C'est pourquoi cette mesure s'inscrit pleinement dans la logique de la révision générale des politiques publiques. Outre le fait qu'elle a vocation à faire économiser des postes, elle traduit également l'idéologie du Gouvernement qui consiste à banaliser le contrat dans la fonction publique et à dénaturer le statut. Or remplir une mission de service public n'est pas la même chose que servir les intérêts d'une entreprise privée. Imagine-t-on un jour de faire appel à des juges intérimaires, par exemple, s'il manquait des magistrats dans un tribunal ?

Nous sommes donc face à des intérêts totalement contradictoires. Vouloir imposer l'intérim est tout simplement idéologique. Ce n'est d'ailleurs pas sans lien avec la volonté d'externaliser de plus en plus de missions de service public. C'est aussi dans la lignée de ce que préconise le Livre blanc sur l'avenir de la fonction publique qui vise à substituer la logique du marché à celle du service public.

Le texte que nous examinons comporte précisément un ensemble de mesures qui confondent manifestement les logiques de l'emploi public et celles de l'emploi privé. En effet, si l'embauche de contractuels pose déjà des problèmes déontologiques, comment un ministre de la fonction publique peut-il soutenir qu'un salarié mis à disposition de l'administration par une entreprise de travail temporaire sera soumis aux mêmes obligations s'imposant à tout agent public ? Le secret professionnel, la discrétion professionnelle, toutes ces qualités d'un fonctionnaire, qui font partie de sa déontologie, ne se retrouveront pas forcément chez des personnes qui, en toute bonne foi, auront fait appel à une agence d'intérim pour trouver un emploi.

Le projet de loi présenté par le Gouvernement comporte aussi, pour tous ceux qui sont attachés à la qualité du service public, des mesures inacceptables, notamment cette mobilité définitive des fonctionnaires qu'on renverrait s'ils n'acceptent pas les mutations qu'on leur impose. Ce processus de «réorientation professionnelle », puisque c'est de cela qu'il s'agit, est une situation qui sera imposée au fonctionnaire et qui pourra déboucher sur un licenciement de fait pour l'agent placé en disponibilité d'office – donc sans traitement – ou, le cas échéant, admis à la retraite.

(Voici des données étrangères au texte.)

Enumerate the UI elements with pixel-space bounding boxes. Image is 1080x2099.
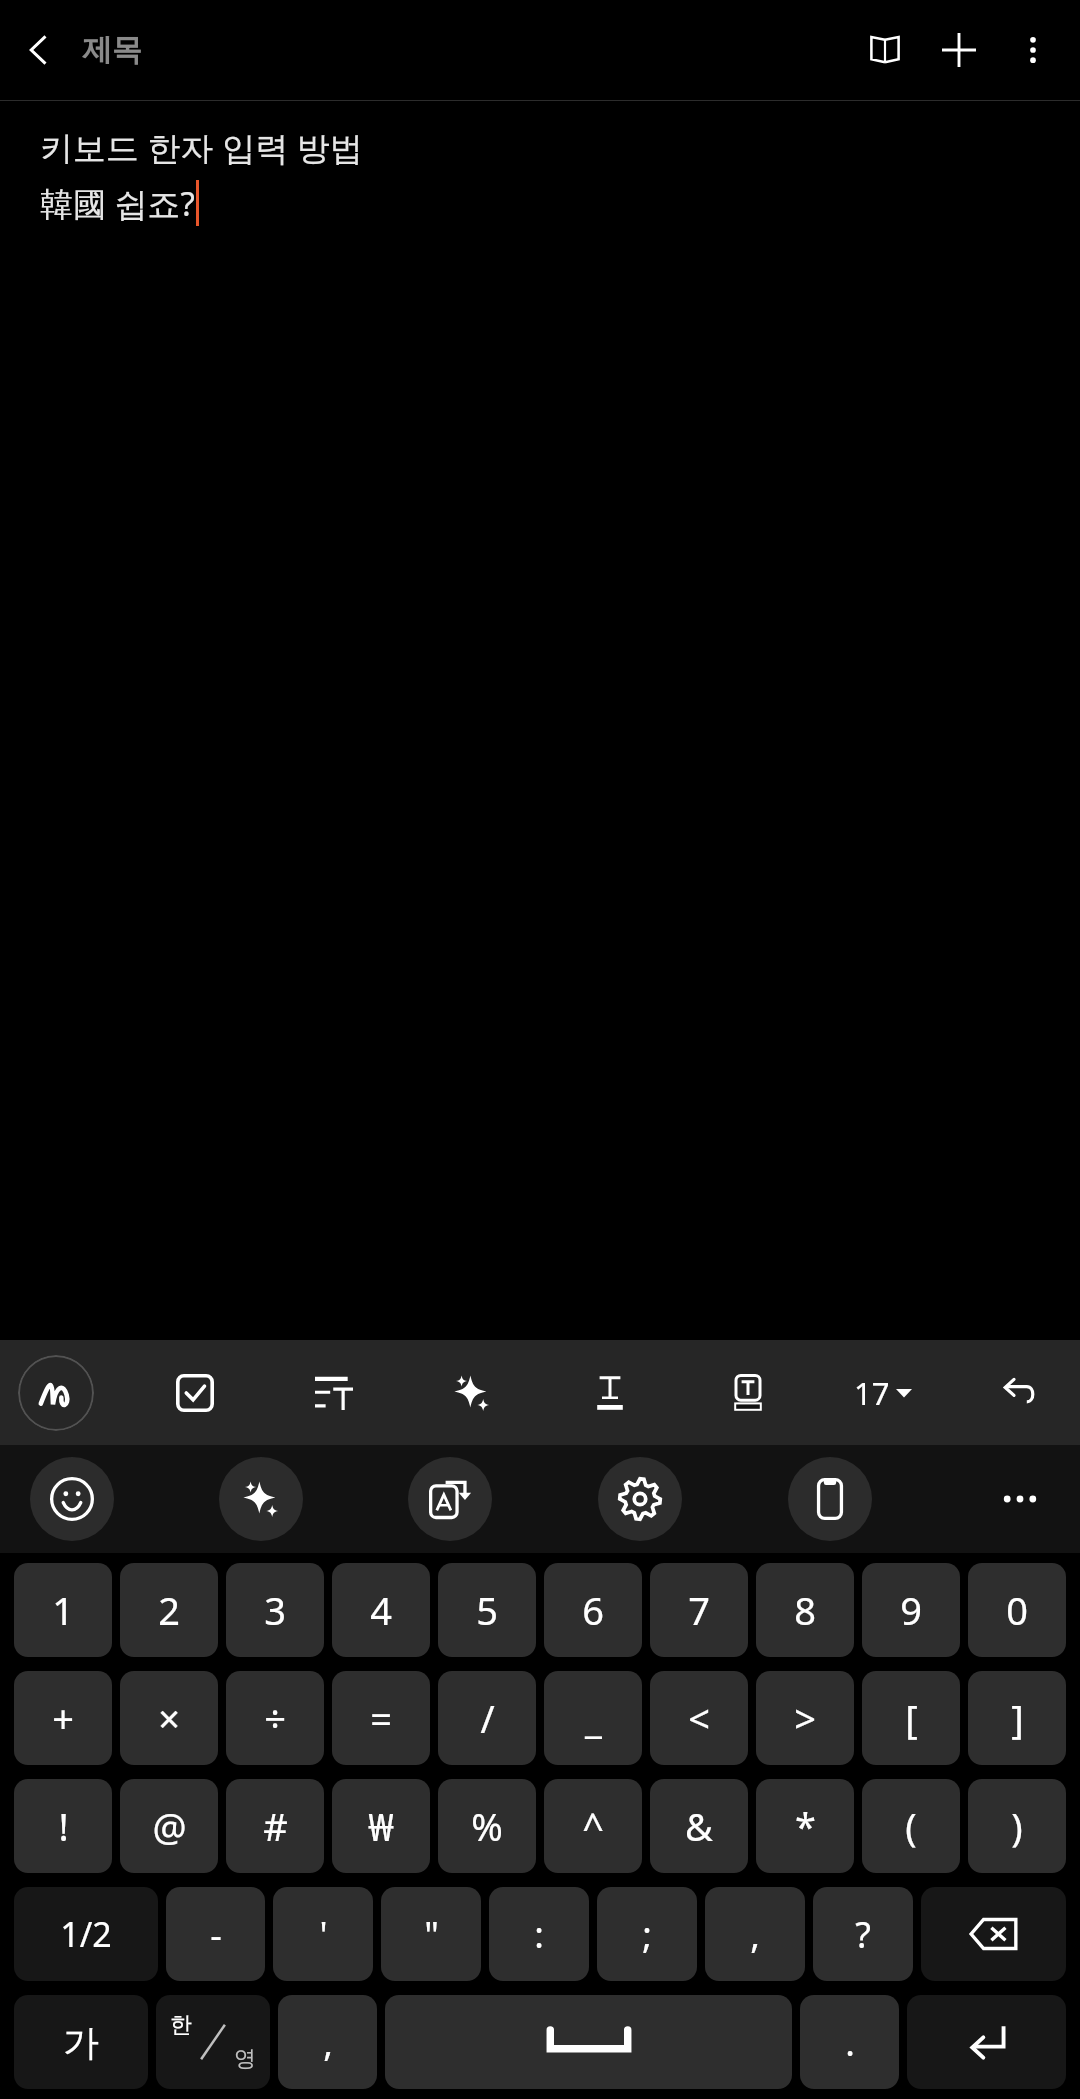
button[interactable]: del [921,1887,1066,1981]
button[interactable]: Reading mode [848,13,922,87]
button[interactable]: # [226,1779,324,1873]
button[interactable]: ^ [544,1779,642,1873]
button[interactable]: [ [862,1671,960,1765]
staticText: " [424,1910,439,1959]
button[interactable]: 0 [968,1563,1066,1657]
button[interactable]: - [166,1887,265,1981]
staticText: 9 [900,1584,922,1636]
button[interactable]: More options [996,13,1070,87]
staticText: ; [642,1910,652,1959]
staticText: ( [905,1800,917,1852]
staticText: : [534,1910,544,1959]
staticText: ? [855,1910,871,1959]
button[interactable]: 8 [756,1563,854,1657]
button[interactable]: Paragraph style [296,1355,372,1431]
button[interactable]: ? [813,1887,913,1981]
staticText: ) [1011,1800,1023,1852]
button[interactable]: % [438,1779,536,1873]
button[interactable]: Back [8,19,70,81]
button[interactable]: Translate [408,1457,492,1541]
button[interactable]: ! [14,1779,112,1873]
button[interactable]: 1/2 [14,1887,158,1981]
button[interactable]: hanyoung [156,1995,270,2089]
button[interactable]: 2 [120,1563,218,1657]
button[interactable]: _ [544,1671,642,1765]
button[interactable]: 17 [848,1364,918,1422]
button[interactable]: AI suggestions [219,1457,303,1541]
staticText: ' [319,1910,328,1959]
button[interactable]: 1 [14,1563,112,1657]
staticText: - [210,1910,222,1959]
staticText: ÷ [264,1692,286,1744]
button[interactable]: ÷ [226,1671,324,1765]
staticText: 한 [170,2011,192,2039]
staticText: , [750,1910,760,1959]
staticText: = [370,1692,392,1744]
staticText: × [158,1692,180,1744]
button[interactable]: ] [968,1671,1066,1765]
button[interactable]: Text color [572,1355,648,1431]
staticText: 5 [476,1584,498,1636]
button[interactable]: = [332,1671,430,1765]
staticText: ^ [582,1800,604,1852]
button[interactable]: : [489,1887,589,1981]
button[interactable]: / [438,1671,536,1765]
button[interactable]: Checklist [157,1355,233,1431]
button[interactable]: & [650,1779,748,1873]
button[interactable]: ) [968,1779,1066,1873]
staticText: [ [905,1692,918,1744]
button[interactable]: × [120,1671,218,1765]
button[interactable]: " [381,1887,481,1981]
button[interactable]: enter [907,1995,1066,2089]
button[interactable]: Highlight [710,1355,786,1431]
button[interactable]: Undo [980,1355,1056,1431]
button[interactable]: * [756,1779,854,1873]
staticText: 가 [63,2020,99,2065]
button[interactable]: > [756,1671,854,1765]
button[interactable]: 키보드 한자 입력 방법 [0,101,1080,1340]
button[interactable]: 7 [650,1563,748,1657]
staticText: . [845,2018,855,2067]
button[interactable]: Add [922,13,996,87]
button[interactable]: ( [862,1779,960,1873]
staticText: * [795,1800,816,1852]
button[interactable]: 3 [226,1563,324,1657]
staticText: > [794,1692,816,1744]
button[interactable]: More [978,1457,1062,1541]
staticText: 8 [794,1584,816,1636]
button[interactable]: 5 [438,1563,536,1657]
staticText: 제목 [82,31,142,69]
button[interactable]: + [14,1671,112,1765]
button[interactable]: space [385,1995,792,2089]
button[interactable]: , [705,1887,805,1981]
staticText: 1 [52,1584,74,1636]
button[interactable]: 가 [14,1995,148,2089]
button[interactable]: ₩ [332,1779,430,1873]
staticText: & [685,1800,713,1852]
staticText: 1/2 [60,1911,112,1957]
staticText: ₩ [368,1800,394,1852]
staticText: + [52,1692,74,1744]
button[interactable]: . [800,1995,899,2089]
button[interactable]: < [650,1671,748,1765]
staticText: 영 [234,2045,256,2073]
staticText: ] [1011,1692,1024,1744]
staticText: # [263,1800,288,1852]
staticText: 7 [688,1584,710,1636]
button[interactable]: ' [273,1887,373,1981]
staticText: 韓國 쉽죠? [40,181,195,226]
button[interactable]: ; [597,1887,697,1981]
staticText: 0 [1006,1584,1028,1636]
button[interactable]: 6 [544,1563,642,1657]
button[interactable]: 제목 [78,25,146,75]
button[interactable]: Handwriting [18,1355,94,1431]
button[interactable]: AI assist [434,1355,510,1431]
button[interactable]: 9 [862,1563,960,1657]
button[interactable]: 4 [332,1563,430,1657]
button[interactable]: Clipboard [788,1457,872,1541]
staticText: 3 [264,1584,286,1636]
button[interactable]: , [278,1995,377,2089]
button[interactable]: Keyboard settings [598,1457,682,1541]
button[interactable]: Emoji [30,1457,114,1541]
button[interactable]: @ [120,1779,218,1873]
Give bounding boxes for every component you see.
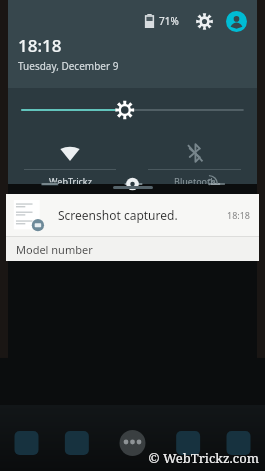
staticText: Screenshot captured. — [58, 207, 227, 223]
staticText: WebTrickz — [49, 175, 92, 184]
button[interactable]: Brightness — [8, 88, 257, 132]
button[interactable]: 18:18 — [18, 34, 119, 73]
button[interactable]: Model number — [6, 237, 259, 261]
button[interactable]: Screenshot captured. — [6, 194, 259, 236]
staticText: Bluetooth — [174, 175, 216, 184]
button[interactable]: User profile — [223, 8, 249, 34]
staticText: © WebTrickz.com — [148, 449, 259, 467]
staticText: 18:18 — [227, 209, 251, 221]
button[interactable]: Bluetooth — [132, 132, 257, 184]
staticText: Tuesday, December 9 — [18, 59, 119, 73]
staticText: 18:18 — [18, 34, 62, 57]
button[interactable]: Settings — [191, 8, 217, 34]
staticText: 71% — [159, 14, 179, 28]
button[interactable]: Collapse — [113, 186, 153, 189]
staticText: Model number — [16, 242, 93, 257]
button[interactable]: WebTrickz — [8, 132, 132, 184]
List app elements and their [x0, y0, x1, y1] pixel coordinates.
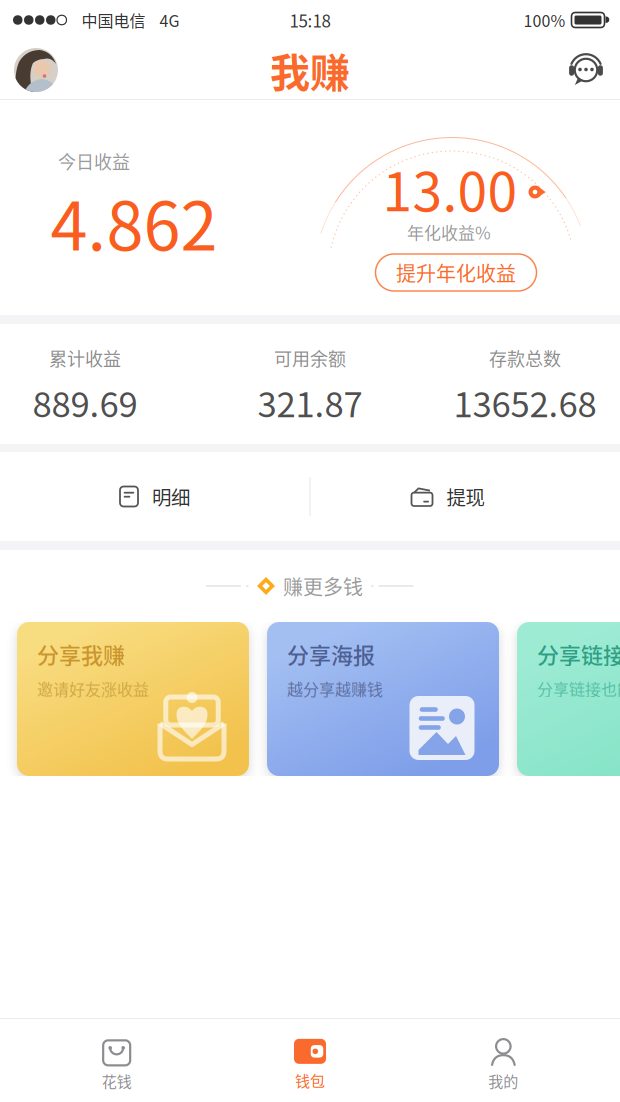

Il s'agit là non seulement d'une remise en cause de la garantie de l'emploi, principe fondamental du statut, mais aussi d'une remise en cause du principe de la fonction publique de carrière. Cette réorientation s'appliquera dans un cas bien précis : celui où le poste de l'agent est supprimé ou susceptible de l'être suite à une restructuration. Cette réorientation est donc la suite logique des destructions des services publics, le signe de nouvelles suppressions d'emplois et d'introduction de plus de flexibilité dans la fonction publique. Actuellement, l'État multiplie les restructurations de ministères et de services dans le cadre de la révision générale des politiques publiques. Si elle n'est pas strictement encadrée, cette réorientation professionnelle servira donc à maquiller les futures suppressions de postes et d'emplois sous couvert d'engagements de réorientation professionnelle non respectés.

Cette mesure est inadmissible, car son adoption reviendrait à autoriser les employeurs publics à licencier leurs agents, sans autre forme de procès, après trois refus de postes consécutifs, en laissant ces derniers sans salaire, sans avancement et sans droit à la retraite ! Je me demande d'ailleurs si cette disposition s'appliquera aussi aux préfets placés hors cadre, lorsqu'ils ne seront plus en odeur de sainteté auprès du pouvoir central ? Cette question peut vous faire sourire, mais elle inquiète fortement les fonctionnaires de notre pays, car la mobilité instaurée par le projet de loi est un peu curieuse : elle est, en effet, de renvoyer purement et simplement dans leurs foyers les fonctionnaires qui refuseront les propositions de mutation qui leur seront présentées, c'est-à-dire de les licencier et de les envoyer au chômage.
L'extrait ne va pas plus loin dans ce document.